**WORK REQUEST:**
Every line below between the line holding "an chinnteoireacht, maoirseacht, rúnaíocht" and the line holding "постійні клієнти подають заявку, виконавши на", inclusive, should be repeated exactly, and all other lines omitted.

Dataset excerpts
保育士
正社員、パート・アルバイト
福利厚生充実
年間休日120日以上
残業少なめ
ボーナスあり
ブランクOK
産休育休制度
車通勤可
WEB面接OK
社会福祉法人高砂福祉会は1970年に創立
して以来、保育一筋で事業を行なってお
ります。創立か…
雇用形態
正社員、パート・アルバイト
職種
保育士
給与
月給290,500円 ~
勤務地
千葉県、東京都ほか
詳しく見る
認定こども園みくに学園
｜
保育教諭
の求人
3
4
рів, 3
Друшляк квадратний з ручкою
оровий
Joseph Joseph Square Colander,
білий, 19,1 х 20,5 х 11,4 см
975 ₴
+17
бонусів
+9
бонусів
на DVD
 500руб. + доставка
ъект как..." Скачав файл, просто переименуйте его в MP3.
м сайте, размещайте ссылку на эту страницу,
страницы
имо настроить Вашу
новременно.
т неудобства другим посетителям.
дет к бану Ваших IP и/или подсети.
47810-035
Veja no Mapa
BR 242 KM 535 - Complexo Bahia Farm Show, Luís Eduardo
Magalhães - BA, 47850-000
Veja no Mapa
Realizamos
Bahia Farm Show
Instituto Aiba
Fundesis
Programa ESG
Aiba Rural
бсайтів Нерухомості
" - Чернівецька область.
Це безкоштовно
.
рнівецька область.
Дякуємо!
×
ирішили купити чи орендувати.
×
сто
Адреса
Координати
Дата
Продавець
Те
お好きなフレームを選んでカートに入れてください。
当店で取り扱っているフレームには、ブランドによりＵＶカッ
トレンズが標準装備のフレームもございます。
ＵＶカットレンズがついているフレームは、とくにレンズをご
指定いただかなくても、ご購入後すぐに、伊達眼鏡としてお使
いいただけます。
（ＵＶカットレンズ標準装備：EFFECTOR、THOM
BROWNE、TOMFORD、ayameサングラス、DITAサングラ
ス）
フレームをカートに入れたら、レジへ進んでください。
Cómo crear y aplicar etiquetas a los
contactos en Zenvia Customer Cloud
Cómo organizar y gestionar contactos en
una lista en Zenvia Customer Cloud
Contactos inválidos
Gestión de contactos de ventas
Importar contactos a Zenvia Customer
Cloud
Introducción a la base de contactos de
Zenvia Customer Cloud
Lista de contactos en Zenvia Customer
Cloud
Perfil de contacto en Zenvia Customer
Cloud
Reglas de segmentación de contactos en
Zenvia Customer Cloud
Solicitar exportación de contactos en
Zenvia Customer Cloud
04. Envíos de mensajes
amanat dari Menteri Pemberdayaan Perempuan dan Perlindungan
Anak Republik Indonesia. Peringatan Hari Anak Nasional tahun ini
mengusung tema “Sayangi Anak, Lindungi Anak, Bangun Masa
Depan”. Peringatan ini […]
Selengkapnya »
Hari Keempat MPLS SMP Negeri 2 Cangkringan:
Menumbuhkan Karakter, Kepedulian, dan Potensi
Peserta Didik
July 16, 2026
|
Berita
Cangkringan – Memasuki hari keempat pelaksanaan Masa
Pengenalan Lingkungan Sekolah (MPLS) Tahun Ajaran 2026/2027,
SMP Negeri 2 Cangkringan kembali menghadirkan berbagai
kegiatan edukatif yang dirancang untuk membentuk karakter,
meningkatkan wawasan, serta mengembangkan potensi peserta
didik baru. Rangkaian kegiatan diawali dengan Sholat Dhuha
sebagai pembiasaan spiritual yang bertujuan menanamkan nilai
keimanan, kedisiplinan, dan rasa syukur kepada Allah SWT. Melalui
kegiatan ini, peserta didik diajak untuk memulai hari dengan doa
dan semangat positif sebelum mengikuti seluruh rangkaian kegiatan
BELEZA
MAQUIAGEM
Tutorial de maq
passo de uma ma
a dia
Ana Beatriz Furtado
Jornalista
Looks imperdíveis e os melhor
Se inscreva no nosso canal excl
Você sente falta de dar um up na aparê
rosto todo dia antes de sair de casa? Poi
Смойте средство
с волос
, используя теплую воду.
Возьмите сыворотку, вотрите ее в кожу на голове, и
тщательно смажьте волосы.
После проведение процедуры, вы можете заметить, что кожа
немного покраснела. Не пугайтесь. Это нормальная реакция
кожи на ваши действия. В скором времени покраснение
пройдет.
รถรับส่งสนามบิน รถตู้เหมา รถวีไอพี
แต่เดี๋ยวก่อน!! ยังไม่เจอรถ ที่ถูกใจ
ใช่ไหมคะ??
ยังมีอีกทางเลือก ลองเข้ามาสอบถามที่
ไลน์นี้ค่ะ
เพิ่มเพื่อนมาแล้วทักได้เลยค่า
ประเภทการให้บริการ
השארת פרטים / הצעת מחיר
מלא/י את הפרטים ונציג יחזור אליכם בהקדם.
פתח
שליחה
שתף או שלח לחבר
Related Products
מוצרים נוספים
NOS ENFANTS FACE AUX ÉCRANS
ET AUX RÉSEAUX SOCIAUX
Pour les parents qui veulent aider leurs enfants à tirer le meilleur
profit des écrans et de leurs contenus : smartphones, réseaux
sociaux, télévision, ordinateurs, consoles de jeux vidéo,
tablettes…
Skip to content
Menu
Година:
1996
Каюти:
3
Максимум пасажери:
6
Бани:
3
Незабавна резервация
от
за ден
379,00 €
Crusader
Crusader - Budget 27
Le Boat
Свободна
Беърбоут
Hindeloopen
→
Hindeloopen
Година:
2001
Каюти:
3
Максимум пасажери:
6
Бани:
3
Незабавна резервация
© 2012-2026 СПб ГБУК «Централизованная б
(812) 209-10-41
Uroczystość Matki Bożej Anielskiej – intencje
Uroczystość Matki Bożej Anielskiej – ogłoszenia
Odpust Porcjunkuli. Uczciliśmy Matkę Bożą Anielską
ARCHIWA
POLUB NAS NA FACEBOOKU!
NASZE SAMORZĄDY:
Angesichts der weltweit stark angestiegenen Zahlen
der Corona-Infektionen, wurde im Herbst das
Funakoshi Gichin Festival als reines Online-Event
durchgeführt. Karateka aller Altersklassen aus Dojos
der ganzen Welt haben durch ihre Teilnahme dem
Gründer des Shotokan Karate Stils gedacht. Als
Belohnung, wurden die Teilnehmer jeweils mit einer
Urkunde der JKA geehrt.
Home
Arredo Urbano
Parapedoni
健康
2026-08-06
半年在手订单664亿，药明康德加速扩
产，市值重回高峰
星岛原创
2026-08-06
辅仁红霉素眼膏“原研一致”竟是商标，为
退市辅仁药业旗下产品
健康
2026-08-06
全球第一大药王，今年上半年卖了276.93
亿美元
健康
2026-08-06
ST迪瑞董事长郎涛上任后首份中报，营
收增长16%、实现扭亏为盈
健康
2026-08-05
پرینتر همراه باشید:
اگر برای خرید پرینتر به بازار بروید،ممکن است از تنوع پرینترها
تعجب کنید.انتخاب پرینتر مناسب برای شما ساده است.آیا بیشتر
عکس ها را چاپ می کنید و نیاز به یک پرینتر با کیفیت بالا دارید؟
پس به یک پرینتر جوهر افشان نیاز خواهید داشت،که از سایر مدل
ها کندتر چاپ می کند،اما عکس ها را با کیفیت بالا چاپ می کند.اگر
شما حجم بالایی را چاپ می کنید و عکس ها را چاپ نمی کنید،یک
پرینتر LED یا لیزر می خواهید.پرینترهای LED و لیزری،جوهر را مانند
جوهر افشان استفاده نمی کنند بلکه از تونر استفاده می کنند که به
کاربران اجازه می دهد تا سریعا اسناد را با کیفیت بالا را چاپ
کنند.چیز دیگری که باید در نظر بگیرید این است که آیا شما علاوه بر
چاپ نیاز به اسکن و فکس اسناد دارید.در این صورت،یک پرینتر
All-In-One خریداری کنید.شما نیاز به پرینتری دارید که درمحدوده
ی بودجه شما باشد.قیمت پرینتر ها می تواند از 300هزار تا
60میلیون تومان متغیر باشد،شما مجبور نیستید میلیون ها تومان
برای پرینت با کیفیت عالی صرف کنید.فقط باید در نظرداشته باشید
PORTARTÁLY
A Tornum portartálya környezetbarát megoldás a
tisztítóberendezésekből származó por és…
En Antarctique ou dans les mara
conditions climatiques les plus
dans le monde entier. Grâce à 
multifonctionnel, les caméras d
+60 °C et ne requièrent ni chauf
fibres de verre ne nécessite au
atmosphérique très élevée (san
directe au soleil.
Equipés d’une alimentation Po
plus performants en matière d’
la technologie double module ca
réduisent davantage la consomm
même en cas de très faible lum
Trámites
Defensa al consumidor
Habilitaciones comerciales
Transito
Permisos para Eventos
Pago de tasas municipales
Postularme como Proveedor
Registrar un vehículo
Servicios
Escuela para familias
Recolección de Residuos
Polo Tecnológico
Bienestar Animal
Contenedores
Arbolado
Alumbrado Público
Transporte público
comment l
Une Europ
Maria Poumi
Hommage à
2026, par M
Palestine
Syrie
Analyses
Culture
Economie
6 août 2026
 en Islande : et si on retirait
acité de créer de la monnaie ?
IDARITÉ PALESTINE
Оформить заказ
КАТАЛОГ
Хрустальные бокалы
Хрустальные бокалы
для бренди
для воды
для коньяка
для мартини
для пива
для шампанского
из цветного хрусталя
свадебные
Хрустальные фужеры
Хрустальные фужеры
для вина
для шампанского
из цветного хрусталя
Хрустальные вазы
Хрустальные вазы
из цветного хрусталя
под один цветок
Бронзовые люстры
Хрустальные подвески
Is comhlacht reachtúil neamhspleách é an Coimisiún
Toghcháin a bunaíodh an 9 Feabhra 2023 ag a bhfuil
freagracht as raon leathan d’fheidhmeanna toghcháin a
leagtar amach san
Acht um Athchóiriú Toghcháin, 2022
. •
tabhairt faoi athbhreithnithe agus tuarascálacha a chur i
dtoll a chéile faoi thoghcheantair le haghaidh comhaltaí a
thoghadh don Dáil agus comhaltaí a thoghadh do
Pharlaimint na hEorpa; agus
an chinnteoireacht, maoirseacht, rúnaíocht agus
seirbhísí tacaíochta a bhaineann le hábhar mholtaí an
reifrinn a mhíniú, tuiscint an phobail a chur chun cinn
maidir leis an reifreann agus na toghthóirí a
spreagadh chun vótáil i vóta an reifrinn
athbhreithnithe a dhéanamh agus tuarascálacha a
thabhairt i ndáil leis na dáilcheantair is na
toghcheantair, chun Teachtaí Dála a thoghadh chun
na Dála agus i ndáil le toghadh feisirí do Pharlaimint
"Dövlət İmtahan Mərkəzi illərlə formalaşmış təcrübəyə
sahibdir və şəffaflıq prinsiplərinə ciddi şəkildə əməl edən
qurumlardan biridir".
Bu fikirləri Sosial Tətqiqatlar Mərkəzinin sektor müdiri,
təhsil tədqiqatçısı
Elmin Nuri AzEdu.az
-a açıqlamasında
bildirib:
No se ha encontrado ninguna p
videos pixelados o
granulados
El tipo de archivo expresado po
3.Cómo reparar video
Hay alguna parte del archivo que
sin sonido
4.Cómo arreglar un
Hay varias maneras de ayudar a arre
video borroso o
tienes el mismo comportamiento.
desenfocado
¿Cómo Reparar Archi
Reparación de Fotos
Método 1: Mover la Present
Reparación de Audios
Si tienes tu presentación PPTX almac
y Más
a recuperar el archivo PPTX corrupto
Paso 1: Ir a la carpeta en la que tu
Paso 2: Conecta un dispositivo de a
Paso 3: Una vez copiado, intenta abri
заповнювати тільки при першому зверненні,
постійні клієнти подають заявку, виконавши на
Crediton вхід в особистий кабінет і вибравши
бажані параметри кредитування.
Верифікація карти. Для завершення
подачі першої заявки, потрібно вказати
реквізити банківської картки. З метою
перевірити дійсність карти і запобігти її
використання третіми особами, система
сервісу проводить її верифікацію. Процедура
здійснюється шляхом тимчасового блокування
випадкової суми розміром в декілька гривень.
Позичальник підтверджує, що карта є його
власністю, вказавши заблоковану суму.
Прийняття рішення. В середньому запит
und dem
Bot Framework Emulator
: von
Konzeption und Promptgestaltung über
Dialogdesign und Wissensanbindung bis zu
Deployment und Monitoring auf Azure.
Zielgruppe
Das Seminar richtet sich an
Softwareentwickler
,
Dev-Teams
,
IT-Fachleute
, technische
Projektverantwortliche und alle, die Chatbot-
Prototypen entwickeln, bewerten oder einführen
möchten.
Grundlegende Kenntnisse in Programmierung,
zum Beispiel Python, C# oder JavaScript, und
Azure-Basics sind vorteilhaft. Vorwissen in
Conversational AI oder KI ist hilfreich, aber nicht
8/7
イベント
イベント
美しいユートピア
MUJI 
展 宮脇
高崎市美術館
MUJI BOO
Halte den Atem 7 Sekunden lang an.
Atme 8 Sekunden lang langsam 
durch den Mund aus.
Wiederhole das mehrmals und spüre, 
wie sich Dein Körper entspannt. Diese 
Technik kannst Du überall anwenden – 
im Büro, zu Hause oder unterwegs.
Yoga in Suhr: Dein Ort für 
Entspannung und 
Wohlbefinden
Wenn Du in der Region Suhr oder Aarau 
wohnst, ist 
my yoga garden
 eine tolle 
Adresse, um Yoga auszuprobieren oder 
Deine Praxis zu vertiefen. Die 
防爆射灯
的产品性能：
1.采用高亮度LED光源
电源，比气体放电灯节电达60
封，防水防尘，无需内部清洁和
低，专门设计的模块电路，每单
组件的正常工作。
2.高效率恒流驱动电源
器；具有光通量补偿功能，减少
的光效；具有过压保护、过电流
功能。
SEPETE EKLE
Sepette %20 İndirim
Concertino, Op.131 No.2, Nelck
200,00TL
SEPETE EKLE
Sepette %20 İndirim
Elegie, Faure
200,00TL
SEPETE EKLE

**SOLUTION FOR THIS PROBLEM:**
an chinnteoireacht, maoirseacht, rúnaíocht agus
seirbhísí tacaíochta a bhaineann le hábhar mholtaí an
reifrinn a mhíniú, tuiscint an phobail a chur chun cinn
maidir leis an reifreann agus na toghthóirí a
spreagadh chun vótáil i vóta an reifrinn
athbhreithnithe a dhéanamh agus tuarascálacha a
thabhairt i ndáil leis na dáilcheantair is na
toghcheantair, chun Teachtaí Dála a thoghadh chun
na Dála agus i ndáil le toghadh feisirí do Pharlaimint
"Dövlət İmtahan Mərkəzi illərlə formalaşmış təcrübəyə
sahibdir və şəffaflıq prinsiplərinə ciddi şəkildə əməl edən
qurumlardan biridir".
Bu fikirləri Sosial Tətqiqatlar Mərkəzinin sektor müdiri,
təhsil tədqiqatçısı
Elmin Nuri AzEdu.az
-a açıqlamasında
bildirib:
No se ha encontrado ninguna p
videos pixelados o
granulados
El tipo de archivo expresado po
3.Cómo reparar video
Hay alguna parte del archivo que
sin sonido
4.Cómo arreglar un
Hay varias maneras de ayudar a arre
video borroso o
tienes el mismo comportamiento.
desenfocado
¿Cómo Reparar Archi
Reparación de Fotos
Método 1: Mover la Present
Reparación de Audios
Si tienes tu presentación PPTX almac
y Más
a recuperar el archivo PPTX corrupto
Paso 1: Ir a la carpeta en la que tu
Paso 2: Conecta un dispositivo de a
Paso 3: Una vez copiado, intenta abri
заповнювати тільки при першому зверненні,
постійні клієнти подають заявку, виконавши на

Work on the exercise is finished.